The U.S. dollar stalled at a three-week low on Tuesday with growing expectations about the global economy. Investors dashed to purchase riskier currencies such as the euro, crown and the British pound.
At 90.229, the greenback steadied, its lowest since Jan. 27. Over the past eight trading sessions, it has fallen almost 1.5%.
The positive outlook for the major economies continues to strengthen financial market sentiment, MUFG strategists said. Helping it were sharp gains in crude oil prices and optimism ahead over the impressive roll-out of COVID vaccines.
More obvious was the latest U.S. dollar weakness as it was against a broader backdrop of rising U.S. Treasury yields. This is a factor that was previously supportive of the greenback.

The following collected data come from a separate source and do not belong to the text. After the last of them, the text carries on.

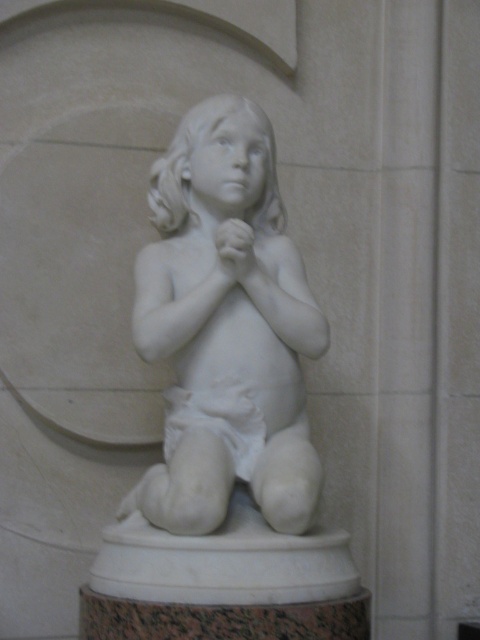 Looking at this image, you are an art conservator standing 6 feet away from the white marble statue at center. Can you reach out and touch the statue without moving closer?

The white marble statue at center is 5.64 feet away from camera, so yes, you can touch it without moving closer since you are standing 6 feet away, which is slightly farther than the statue distance.

You are an art conservator assessing the placement of the white marble statue at center and the white matte diaper at center. Which object would require a larger base to prevent tipping over?

The white marble statue at center is bigger than the white matte diaper at center, so it would require a larger base to prevent tipping over. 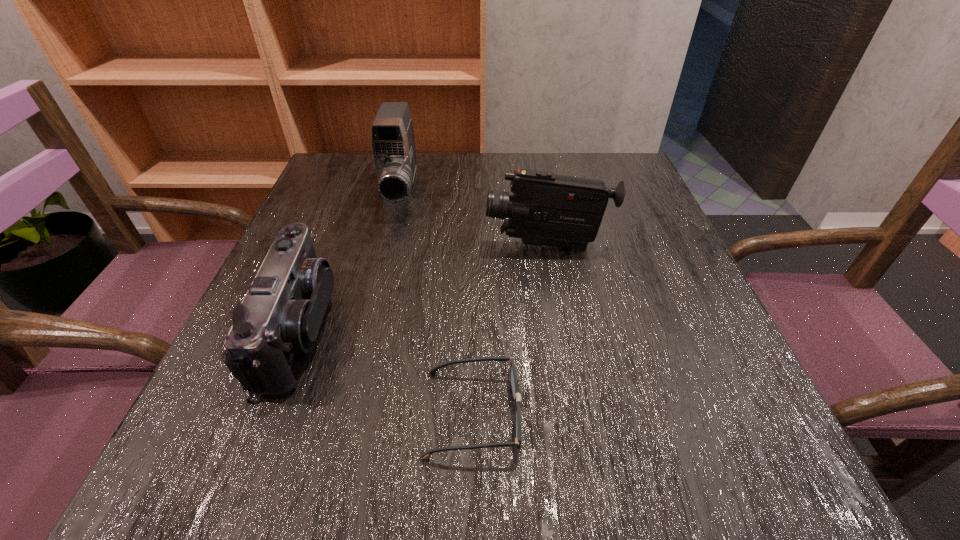 What are the coordinates of `the farthest camcorder` in the screenshot? It's located at (393, 145).

The height and width of the screenshot is (540, 960). In order to click on the farthest object in this screenshot , I will do `click(393, 145)`.

At what (x,y) coordinates should I click in order to perform the action: click on the second farthest object. Please return your answer as a coordinate pair (x, y). The image size is (960, 540). Looking at the image, I should click on (549, 209).

You are a GUI agent. You are given a task and a screenshot of the screen. Output one action in this format:
    pyautogui.click(x=<x>, y=<y>)
    Task: Click on the second farthest camcorder
    
    Given the screenshot: What is the action you would take?
    tap(549, 209)

The image size is (960, 540). I want to click on the third tallest object, so click(x=281, y=314).

Find the location of a particular element. The height and width of the screenshot is (540, 960). the nearest camcorder is located at coordinates (281, 314).

Locate an element on the screen. This screenshot has width=960, height=540. spectacles is located at coordinates (513, 376).

Image resolution: width=960 pixels, height=540 pixels. I want to click on blank space located at the front of the second object from left to right, highlighting the lens, so click(x=363, y=350).

Find the location of a particular element. free space located 0.100m on the front-facing side of the second farthest camcorder is located at coordinates (436, 245).

Locate an element on the screen. vacant space positioned 0.110m on the front-facing side of the second farthest camcorder is located at coordinates (431, 245). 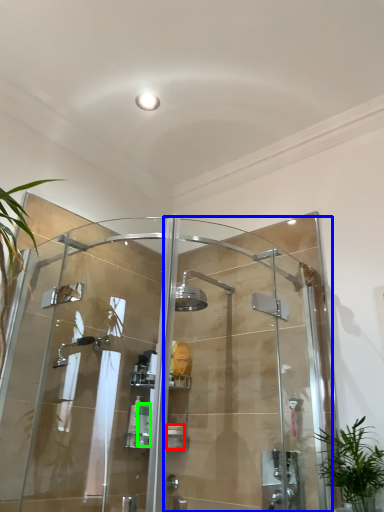 Question: Considering the real-world distances, which object is closest to toiletry (highlighted by a red box)? screen door (highlighted by a blue box) or toiletry (highlighted by a green box).

Choices:
 (A) screen door
 (B) toiletry

Answer: (B) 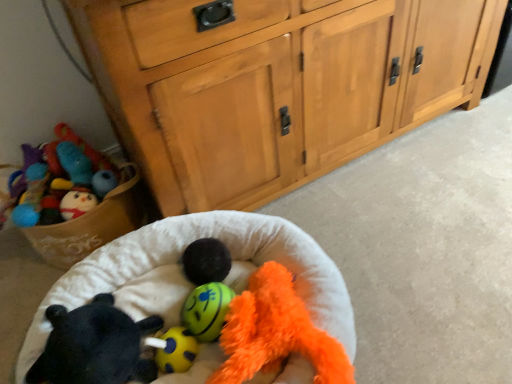 Question: Is fluffy orange stuffed animal at center, the fourth toy when ordered from left to right, wider than yellow rubber ball at center, which is the 2th toy in left-to-right order?

Choices:
 (A) no
 (B) yes

Answer: (B)

Question: Considering the relative positions of fluffy orange stuffed animal at center, which is the first toy from right to left, and yellow rubber ball at center, which is the 2th toy in left-to-right order, in the image provided, is fluffy orange stuffed animal at center, which is the first toy from right to left, behind yellow rubber ball at center, which is the 2th toy in left-to-right order,?

Choices:
 (A) no
 (B) yes

Answer: (A)

Question: From a real-world perspective, is fluffy orange stuffed animal at center, which is the first toy from right to left, over yellow rubber ball at center, which is the 2th toy in left-to-right order?

Choices:
 (A) yes
 (B) no

Answer: (A)

Question: Is fluffy orange stuffed animal at center, the fourth toy when ordered from left to right, smaller than yellow rubber ball at center, which is the 2th toy in left-to-right order?

Choices:
 (A) yes
 (B) no

Answer: (B)

Question: Is fluffy orange stuffed animal at center, which is the first toy from right to left, taller than yellow rubber ball at center, the third toy when ordered from right to left?

Choices:
 (A) yes
 (B) no

Answer: (B)

Question: Can you confirm if yellow rubber ball at center, which is the 3th toy in left-to-right order, is thinner than black fuzzy ball at center?

Choices:
 (A) no
 (B) yes

Answer: (B)

Question: Is yellow rubber ball at center, arranged as the second toy when viewed from the right, outside black fuzzy ball at center?

Choices:
 (A) no
 (B) yes

Answer: (B)

Question: Is yellow rubber ball at center, which is the 3th toy in left-to-right order, further to camera compared to black fuzzy ball at center?

Choices:
 (A) no
 (B) yes

Answer: (A)

Question: Is yellow rubber ball at center, which is the 3th toy in left-to-right order, aimed at black fuzzy ball at center?

Choices:
 (A) no
 (B) yes

Answer: (A)

Question: From the image's perspective, is yellow rubber ball at center, which is the 3th toy in left-to-right order, beneath black fuzzy ball at center?

Choices:
 (A) no
 (B) yes

Answer: (B)

Question: Is black fuzzy ball at center at the back of yellow rubber ball at center, arranged as the second toy when viewed from the right?

Choices:
 (A) no
 (B) yes

Answer: (A)

Question: Can you confirm if black fuzzy ball at center is bigger than yellow rubber ball at center, the third toy when ordered from right to left?

Choices:
 (A) yes
 (B) no

Answer: (A)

The cheery mood also dragged on the Japanese yen, which fell through its 200-day moving average against the dollar. It also struck multi-year lows against the euro, AUD and Swiss franc.
Sterling extended gains to hit its highest level $1.3946, since April 2018. Britain leads the world in per-capita vaccination speed. From early-February lows, the currency has gained almost 3%.
Bank of Singapore currency analyst Moh Siong Sim said things right now reflect greater comfort. That’s with the story of a synchronised global recovery. This is why they are seeing a weaker dollar, Sim said.
The euro inched up 0.2% to $1.2150, to retest recent resistance at that level. Lifting the Canadian dollar and Norwegian crown to multi-week highs were rising oil prices.
The Chinese yuan slipped 0.1% to 6.4132 per dollar. This came after reports that Beijing was exploring curbs on rare earth mineral exports. This was in order to hurt the U.S. firms that use them.
Against a basket of other currencies, the dollar traded near milestone lows. Hitting a one-month high of $0.7802 was the risk-sensitive AUD, while the kiwi made a five-week peak of $0.7257.
Confidence seems to be growing in the global recovery. That’s looking across global asset markets, said analysts at ING in a research note.
Investors await the release of the minutes of the January FOMC meeting on Wednesday to be studied carefully to look for clues. That’s relating to when the central bank will decide to remove the extreme cheap liquidity. It supported the economy since the pandemic hit.
Their core stance is that the Fed is prepared to let the economy run hot. That’s the whole point of Average Inflation Targeting, ING said. The dollar should stay broadly offered, it added.
Indeed, they’re looking for another broad leg of the dollar decline into the second quarter as vaccine rollouts broaden around the globe.